The most incisive guide to issues facing the American family today . . . An invaluable resource for anyone wishing to stay on the cutting edge of research on family trends.
-W. Bradford Wilcox
Associate Professor of Sociology, University of Virginia
The research continues to demonstrate that dual-income married couples, especially those who are high-earners, contribute substantially to rising levels of income inequality. Even as the labor-force participation rate of married women has declined since the mid-1990s, the earnings gap separating men and women has narrowed while the income gap separating rich households from all others has actually grown, a disparity driven in large part by the disproportionate growth in the earnings of wives who are married to high-earning husbands.
The latest study, by Christine R. Schwartz of the University of Wisconsin, documents the narrowing of the gender wage gap particularly between men and women married to each other.

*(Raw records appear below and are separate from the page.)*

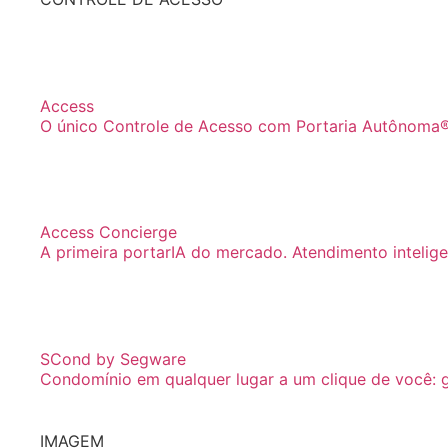
Access
O único Controle de Acesso com Portaria Autônoma®
Access Concierge
A primeira portarIA do mercado. Atendimento inteligen
SCond by Segware
Condomínio em qualquer lugar a um clique de você: ge
IMAGEM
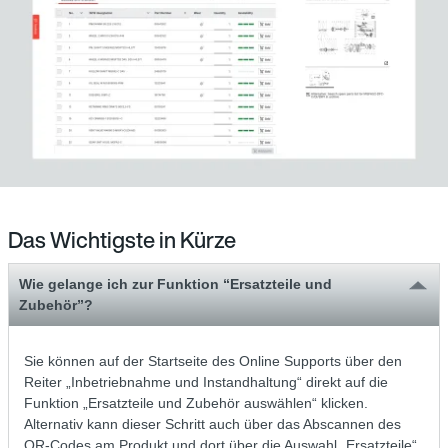
Das Wichtigste in Kürze
Wie gelange ich zur Funktion “Ersatzteile und
Zubehör”?
Sie können auf der Startseite des Online Supports über den
Reiter „Inbetriebnahme und Instandhaltung“ direkt auf die
Funktion „Ersatzteile und Zubehör auswählen“ klicken.
Alternativ kann dieser Schritt auch über das Abscannen des
QR-Codes am Produkt und dort über die Auswahl „Ersatzteile“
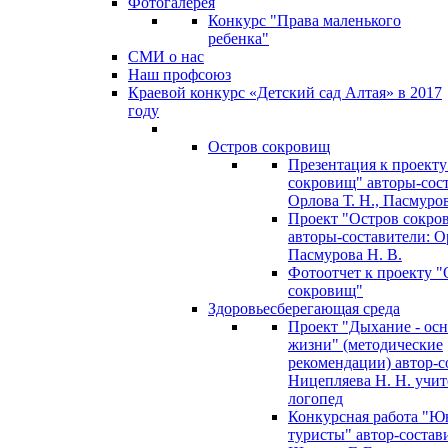
Фотогалерея
Конкурс "Права маленького
ребенка"
СМИ о нас
Наш профсоюз
Краевой конкурс «Детский сад Алтая» в 2017
году
Остров сокровищ
Презентация к проекту
сокровищ" авторы-сос
Орлова Т. Н., Пасмуров
Проект "Остров сокро
авторы-составители: Ор
Пасмурова Н. В.
Фотоотчет к проекту "
сокровищ"
Здоровьесберегающая среда
Проект "Дыхание - ос
жизни" (методические
рекомендации) автор-с
Ницепляева Н. Н. учит
логопед
Конкурсная работа "Ю
туристы" автор-состав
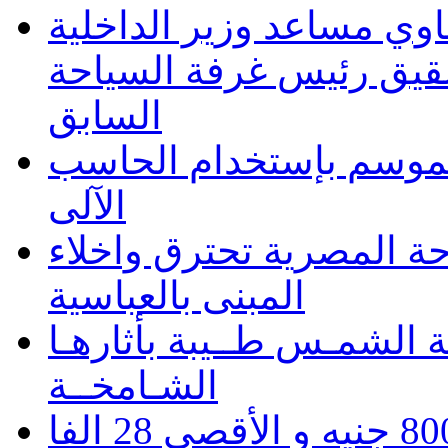
وي مساعد وزير الداخلية
شقيق رئيس غرفة السياحة
السابق
 الموسم بإستخدام الحاسب
الآلى
حة المصرية تحترق واخلاء
المبنى بالعباسية
 الشمـس طــيبة بأثارهـا
الشـامخــة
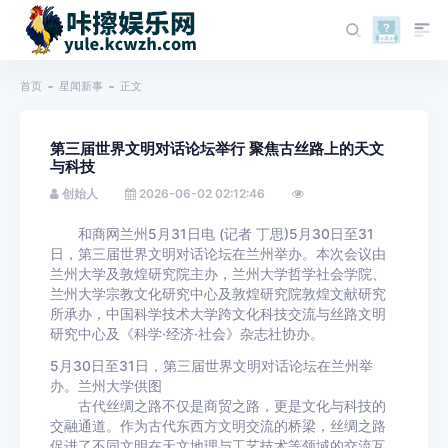
首页
星闻新事
正文
第三届世界文明对话论坛举行 聚焦古丝路上的天文
与科技
创始人
2026-06-02 02:12:46
和商网兰州5月31日电 (记者 丁思)5月30日至31
日，第三届世界文明对话论坛在兰州举办。本次会议由
兰州大学及敦煌研究院主办，兰州大学哲学社会学院、
兰州大学宗教文化研究中心及敦煌研究院敦煌文献研究
所承办，中国科学技术大学跨文化科技交流与丝路文明
研究中心及《科学·经济·社会》杂志社协办。
5月30日至31日，第三届世界文明对话论坛在兰州举
办。兰州大学供图
古代丝绸之路不仅是商贸之路，更是文化与科技的
交融通道。作为古代东西方文明交流的桥梁，丝绸之路
促进了不同文明在天文地理与工艺技术等领域的交流互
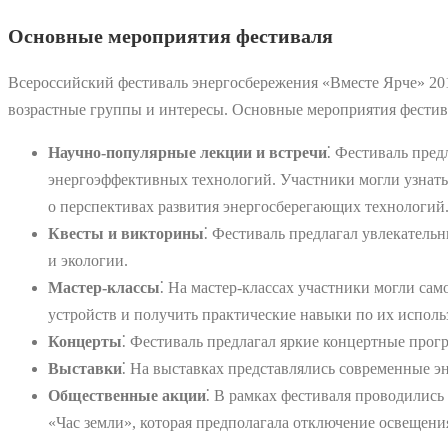
Основные мероприятия фестиваля
Всероссийский фестиваль энергосбережения «Вместе Ярче» 201
возрастные группы и интересы. Основные мероприятия фестив
Научно-популярные лекции и встречи
⁚ Фестиваль пред
энергоэффективных технологий. Участники могли узнать о
о перспективах развития энергосберегающих технологий
Квесты и викторины
⁚ Фестиваль предлагал увлекатель
и экологии.
Мастер-классы
⁚ На мастер-классах участники могли са
устройств и получить практические навыки по их испол
Концерты
⁚ Фестиваль предлагал яркие концертные прог
Выставки
⁚ На выставках представлялись современные э
Общественные акции
⁚ В рамках фестиваля проводилис
«Час земли», которая предполагала отключение освещения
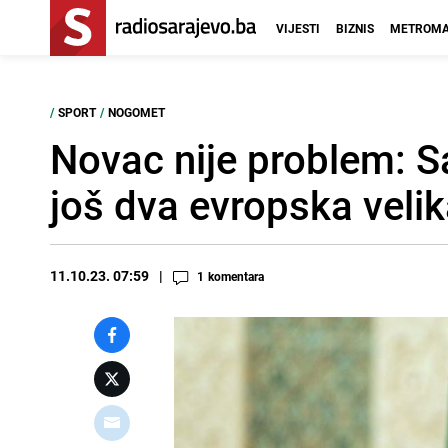
VIJESTI
BIZNIS
METROMA
/
SPORT
/
NOGOMET
Novac nije problem: S
još dva evropska veli
11.10.23. 07:59
1
komentara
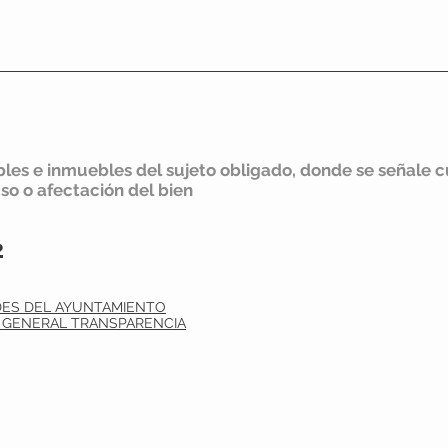
io
Villa Hidalgo
Transparenc
les e inmuebles del sujeto obligado, donde se señale c
 uso o afectación del bien
2
ADES DEL AYUNTAMIENTO
AL GENERAL TRANSPARENCIA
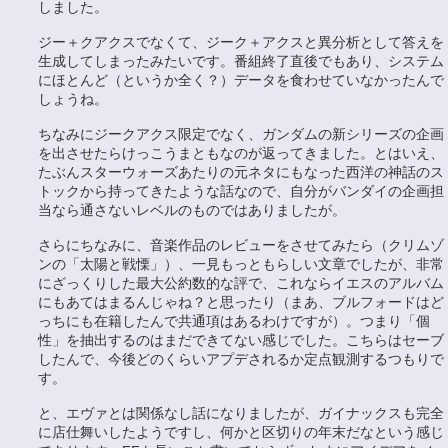
しました。
ジー＋クアクスでなくて、ジーク＋アクスと異分析として答えを
生成してしまったみたいです。番組終了直後でもあり、システム
にほとんど（というか全く？）データを食わせていなかったんで
しょうね。
ちなみにジークアクス限定でなく、ガンダムの新シリーズの企画
を出させたらけっこうまともなのが返ってきました。とはいえ、
たぶんスターウォーズあたりの元ネタにもなった西洋の神話のス
トックから持ってきたような話なので、自分がバンダイの企画担
当なら通さないレベルのものではありましたが。
さらにちなみに、音楽作品のレビューをさせてみたら（クリムゾ
ンの「太陽と戦慄」）、一見もっともらしい文章でしたが、非常
にざっくりした最大公約数的な評で、これならイエスのアルバム
にもあてはまるんじゃね？と思ったり（まあ、ブルフォードはど
っちにも在籍したんで共通項はあるわけですが）。つまり「個
性」を抽出するのはまだできてない感じでした。こちらはセーブ
したんで、今後どのくらいアプデされるか定点観測するつもりで
す。
と、エヴァとは関係なし話になりましたが、ガイナックスも完全
に店仕舞いしたようですし、何かと区切りの年末だなという感じ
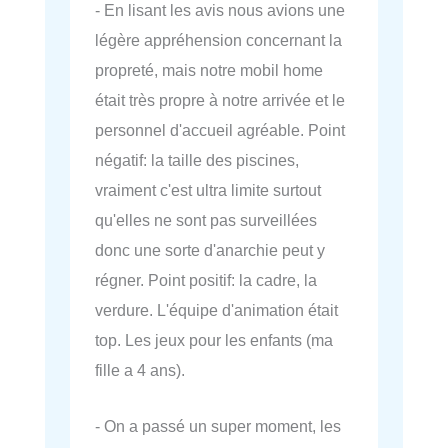
- En lisant les avis nous avions une
légère appréhension concernant la
propreté, mais notre mobil home
était très propre à notre arrivée et le
personnel d'accueil agréable. Point
négatif: la taille des piscines,
vraiment c'est ultra limite surtout
qu'elles ne sont pas surveillées
donc une sorte d'anarchie peut y
régner. Point positif: la cadre, la
verdure. L'équipe d'animation était
top. Les jeux pour les enfants (ma
fille a 4 ans).
- On a passé un super moment, les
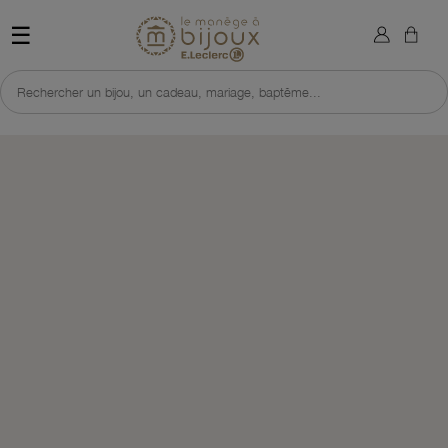
×
Sign in
Retour à l'accueil du site 
☰
You need to be logged in to save products in your wish list.
Rechercher un bijou, un cadeau, mariage, baptême...
Cancel
Sign in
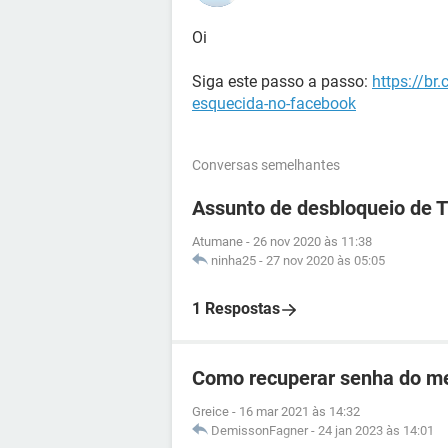
Oi
Siga este passo a passo:
https://br
esquecida-no-facebook
Conversas semelhantes
Assunto de desbloqueio de 
Atumane
-
26 nov 2020 às 11:38
ninha25
-
27 nov 2020 às 05:05
1 Respostas
Como recuperar senha do me
Greice
-
16 mar 2021 às 14:32
DemissonFagner
-
24 jan 2023 às 14:01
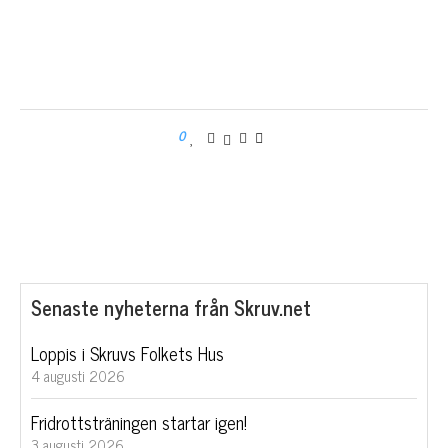
0
Senaste nyheterna från Skruv.net
Loppis i Skruvs Folkets Hus
4 augusti 2026
Fridrottsträningen startar igen!
3 augusti 2026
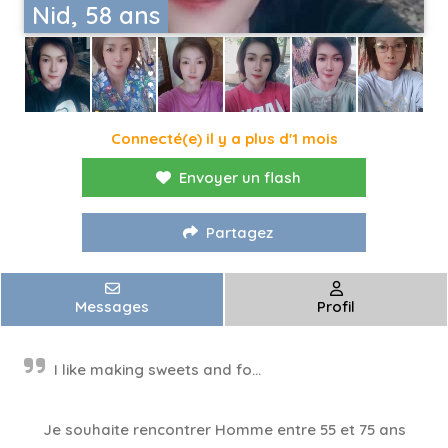
Nid, 58 ans
Connecté(e) il y a plus d'1 mois
Envoyer un flash
Partagez
Messages
Profil
I like making sweets and fo...
Je souhaite rencontrer Homme entre 55 et 75 ans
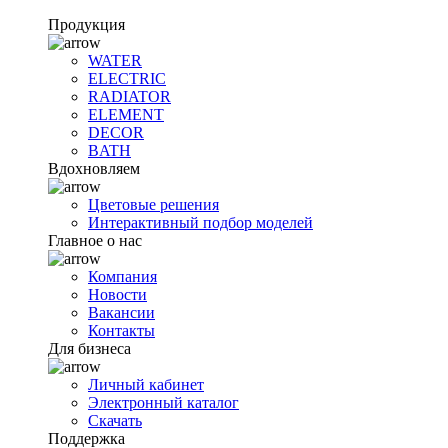
Продукция
WATER
ELECTRIC
RADIATOR
ELEMENT
DECOR
BATH
Вдохновляем
Цветовые решения
Интерактивный подбор моделей
Главное о нас
Компания
Новости
Вакансии
Контакты
Для бизнеса
Личный кабинет
Электронный каталог
Скачать
Поддержка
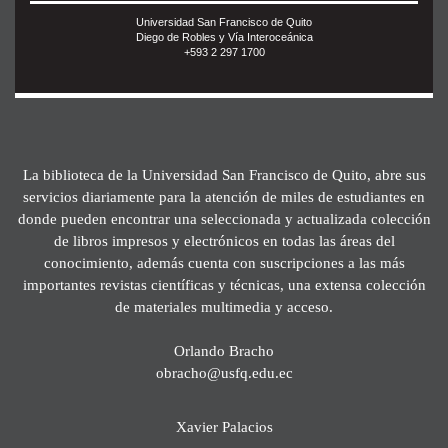
Universidad San Francisco de Quito
Diego de Robles y Vía Interoceánica
+593 2 297 1700
La biblioteca de la Universidad San Francisco de Quito, abre sus
servicios diariamente para la atención de miles de estudiantes en
donde pueden encontrar una seleccionada y actualizada colección
de libros impresos y electrónicos en todas las áreas del
conocimiento, además cuenta con suscripciones a las más
importantes revistas científicas y técnicas, una extensa colección
de materiales multimedia y acceso.
Orlando Bracho
obracho@usfq.edu.ec
Xavier Palacios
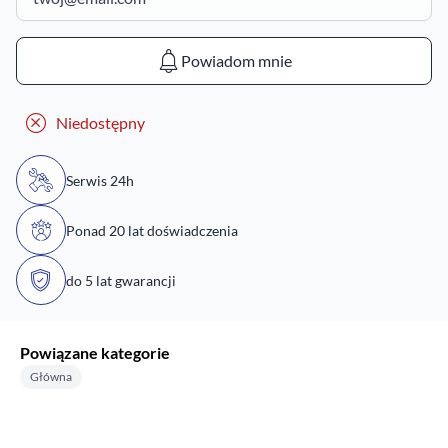
Powiadom mnie
Niedostępny
Serwis 24h
Ponad 20 lat doświadczenia
do 5 lat gwarancji
Powiązane kategorie
Główna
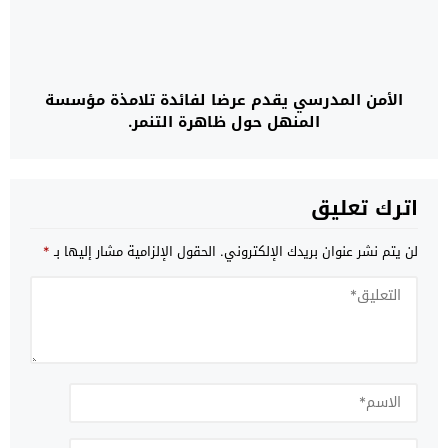
الأمن المدرسي يقدم عرضا لفائدة تلامذة مؤسسة
المنهل حول ظاهرة التنمر.
اترك تعليق
لن يتم نشر عنوان بريدك الإلكتروني.
الحقول الإلزامية مشار إليها بـ
*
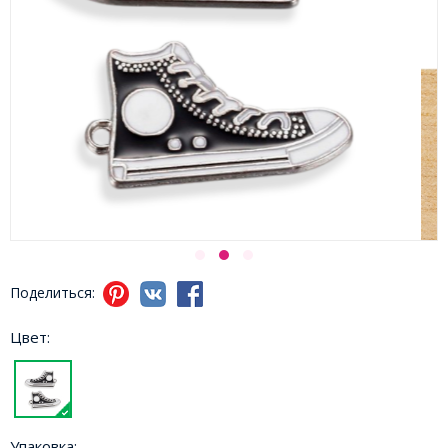
Поделиться:
Цвет:
Упаковка:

Using data from the 1968 to 2006 March Current Population Survey representing more than 710,000 married couples, the sociologist estimates that inequality in household income among married-couple households would be about 25 percent to 30 percent lower had there been no increased association, or parity, between the wage earnings of spouses.
In her descriptive statistics, Schwartz found that earnings inequality between families had risen in each of her four measures between 1967 and 2005, as the concentration of earnings among married couples had shifted to the top 20 percent of the earnings distribution. The differences in earnings between the top 20 percent and the bottom 20 percent of couples increased by 87 percent; the differences between the top 20 percent and the middle 60 percent increased by 59 percent.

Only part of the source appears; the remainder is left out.